A Jornada da Humanidade em Busca do Tambor Primordial
Desde os primórdios da consciência, o ser humano buscou traduzir em som os ritmos que percebia ao seu redor – das batidas do coração aos estrondos dos trovões. Esta é a história não apenas de um instrumento, mas de uma necessidade ancestral de expressão que moldou nossa cultura.
A Pré-História do Ritmo: Antes do tambor de Argila, o Corpo
Antes que as mãos humanas moldassem o barro, já criavam música em seu primeiro e mais íntimo instrumento: o próprio corpo. A percussão corporal que podemos chamar de "sistema ngoma" de produção sonora constitui o verdadeiro alicerce musical da humanidade.
Um sistema integrado de palmas, batidas dos pés no solo e percussão torácica formava um complexo vocabulário rítmico que ainda hoje sustenta tradições culturais de povos indígenas em todos os continentes. Era a música em sua forma mais essencial: sem mediações tecnológicas, sem ferramentas – apenas o corpo humano em diálogo criativo com o espaço que o cerca.
O Legado Arqueológico: Quando a Música Ganhou Corpo
Nas margens do rio Amarelo, onde florescia uma das primeiras civilizações humanas, a música estava prestes a dar um salto crucial. Escavações arqueológicas na região de Chengdu revelaram em 1985 artefatos que reescreveriam a história musical: tambores de argila com aproximadamente 7.000 anos, considerados os mais antigos já catalogados pela ciência.
Estes instrumentos do período Yangshao representavam muito mais que objetos funcionais, eram a materialização de uma sofisticada compreensão acústica. Suas formas cuidadosamente modeladas em barro cozido, com bases estreitas e corpos expandidos, demonstram um conhecimento empírico de ressonância que antecedeu em milênios as fórmulas físicas que explicariam seu funcionamento.

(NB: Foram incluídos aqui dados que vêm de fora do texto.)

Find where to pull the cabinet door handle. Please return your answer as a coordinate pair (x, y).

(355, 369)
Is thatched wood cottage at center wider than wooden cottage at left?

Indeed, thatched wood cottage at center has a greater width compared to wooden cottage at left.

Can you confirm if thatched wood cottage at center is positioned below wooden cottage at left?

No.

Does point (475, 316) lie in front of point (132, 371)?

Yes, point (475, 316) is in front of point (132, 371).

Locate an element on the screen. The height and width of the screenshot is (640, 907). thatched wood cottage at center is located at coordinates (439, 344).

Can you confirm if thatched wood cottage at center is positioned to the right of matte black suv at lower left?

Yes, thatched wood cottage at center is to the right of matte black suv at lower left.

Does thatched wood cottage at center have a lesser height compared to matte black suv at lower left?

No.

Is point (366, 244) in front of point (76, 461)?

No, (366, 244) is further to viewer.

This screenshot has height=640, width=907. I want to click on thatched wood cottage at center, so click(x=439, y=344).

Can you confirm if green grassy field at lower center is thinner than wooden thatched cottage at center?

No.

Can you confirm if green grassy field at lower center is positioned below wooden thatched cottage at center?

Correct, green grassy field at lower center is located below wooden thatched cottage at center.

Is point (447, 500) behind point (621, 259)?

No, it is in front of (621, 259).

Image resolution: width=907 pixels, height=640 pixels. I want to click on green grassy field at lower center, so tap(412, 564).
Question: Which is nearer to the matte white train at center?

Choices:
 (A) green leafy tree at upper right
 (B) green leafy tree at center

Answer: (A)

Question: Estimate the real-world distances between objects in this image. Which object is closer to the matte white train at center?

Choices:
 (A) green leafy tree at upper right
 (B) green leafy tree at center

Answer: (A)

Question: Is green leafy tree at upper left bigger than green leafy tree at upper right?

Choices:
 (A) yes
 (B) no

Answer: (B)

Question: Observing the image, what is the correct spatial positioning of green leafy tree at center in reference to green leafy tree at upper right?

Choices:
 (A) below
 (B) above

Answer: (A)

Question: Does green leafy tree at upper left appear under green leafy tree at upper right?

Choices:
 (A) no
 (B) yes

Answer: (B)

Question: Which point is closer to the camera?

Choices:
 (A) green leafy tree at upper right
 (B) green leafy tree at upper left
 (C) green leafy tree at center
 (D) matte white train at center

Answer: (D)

O Eco da Existência: Quando o Coração Mostrou o Caminho
Se buscamos a gênese absoluta do impulso rítmico, precisamos olhar para dentro. Antes de qualquer manifestação cultural, antes da linguagem articulada, antes mesmo da consciência plena, já existia um tambor: o coração humano.
Sua batida constante e confiável – o "tum-tum" que acompanha cada momento de nossa existência constitui o primeiro metrônomo que conhecemos. Não é mera metáfora, mas realidade biológica: toda a música rítmica que a humanidade já produziu é, em última instância, uma variação e amplificação desse pulso vital fundamental.

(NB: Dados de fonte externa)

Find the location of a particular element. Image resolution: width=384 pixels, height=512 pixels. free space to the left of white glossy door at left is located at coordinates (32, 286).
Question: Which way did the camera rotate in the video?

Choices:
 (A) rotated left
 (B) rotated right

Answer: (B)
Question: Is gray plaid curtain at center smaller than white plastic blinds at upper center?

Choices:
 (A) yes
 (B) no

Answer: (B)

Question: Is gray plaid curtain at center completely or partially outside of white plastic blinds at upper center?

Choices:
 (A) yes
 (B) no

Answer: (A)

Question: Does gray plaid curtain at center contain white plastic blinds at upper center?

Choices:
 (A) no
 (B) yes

A jornada em busca do primeiro tambor revela assim uma verdade profunda: não existe um objeto ou momento único de criação, mas sim uma evolução orgânica que vai do interno ao externo, do biológico ao cultural.

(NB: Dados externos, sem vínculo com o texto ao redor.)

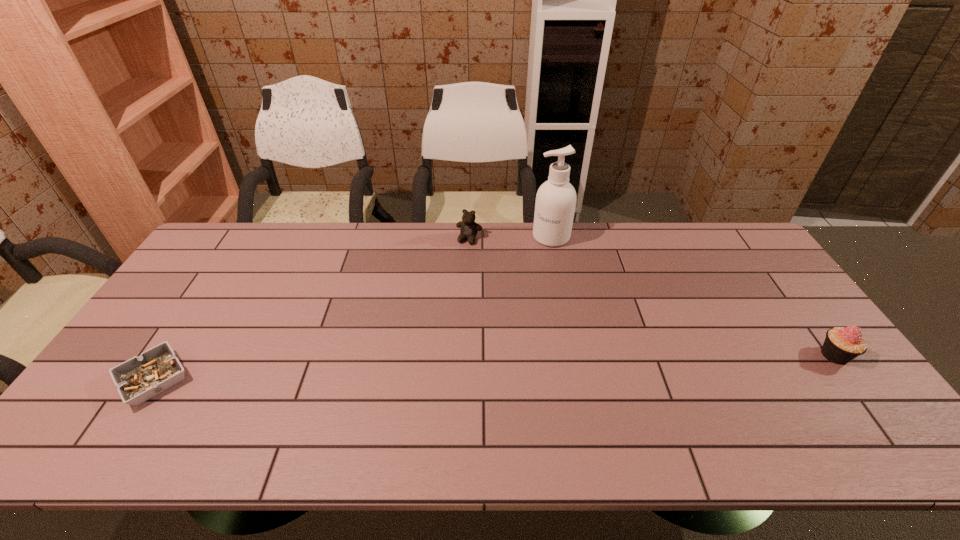 Where is `free spot on the desktop that is between the shortest object and the rightmost object and is positioned on the face of the teddy bear`? This screenshot has width=960, height=540. free spot on the desktop that is between the shortest object and the rightmost object and is positioned on the face of the teddy bear is located at coordinates (410, 370).

The image size is (960, 540). I want to click on free space on the desktop that is between the shortest object and the rightmost object and is positioned on the front label of the third object from left to right, so click(467, 368). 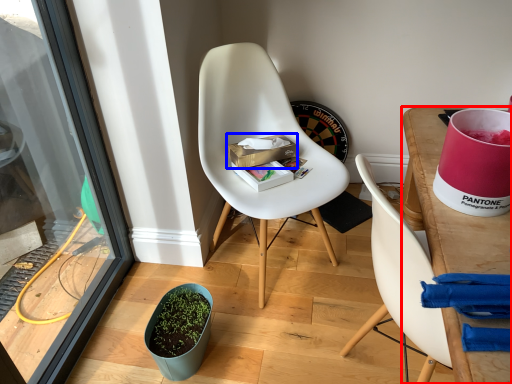 Question: Which object appears farthest to the camera in this image, desk (highlighted by a red box) or box (highlighted by a blue box)?

Choices:
 (A) desk
 (B) box

Answer: (B) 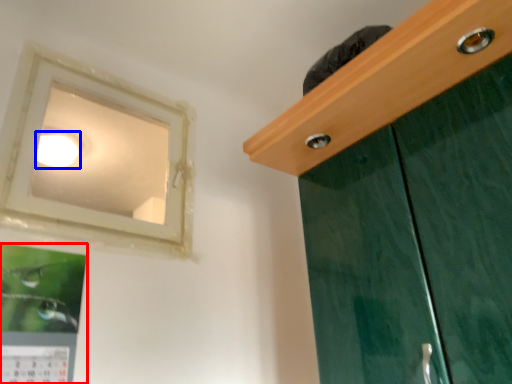 Question: Which object appears closest to the camera in this image, picture frame (highlighted by a red box) or lighting (highlighted by a blue box)?

Choices:
 (A) picture frame
 (B) lighting

Answer: (A) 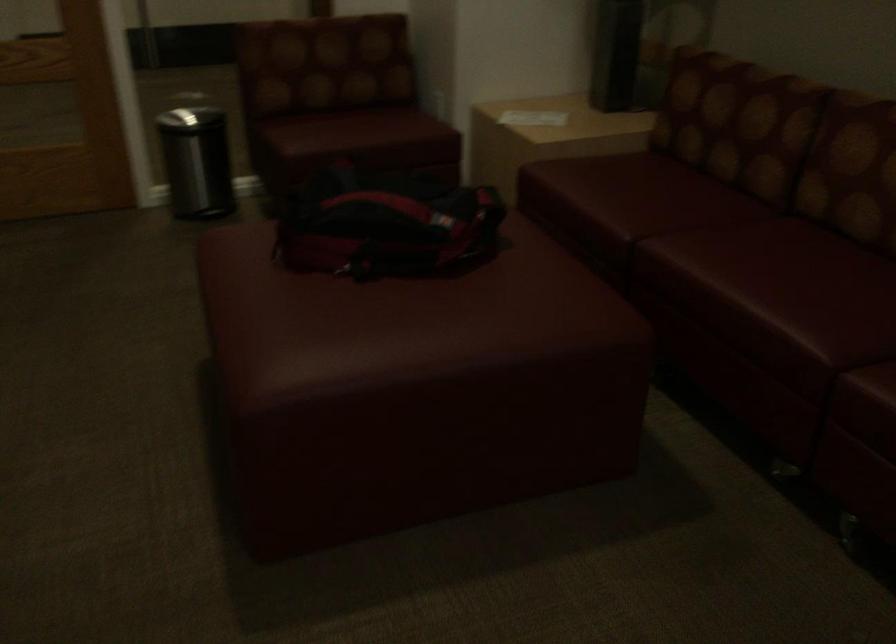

Do coração que pulsa no útero às mãos que batem palmas, do pé que marca o compasso no chão aos tambores de argila que ecoavam nas aldeias neolíticas – cada estágio representa um capítulo da mesma história. Uma história que continua sendo escrita a cada nova batida, a cada nova música, lembrando-nos que o primeiro, e mais importante, tambor do mundo habita no peito de cada um de nós, insistente e vital, desde o princípio de tudo. O Tambor do Eterno ritmo da vida.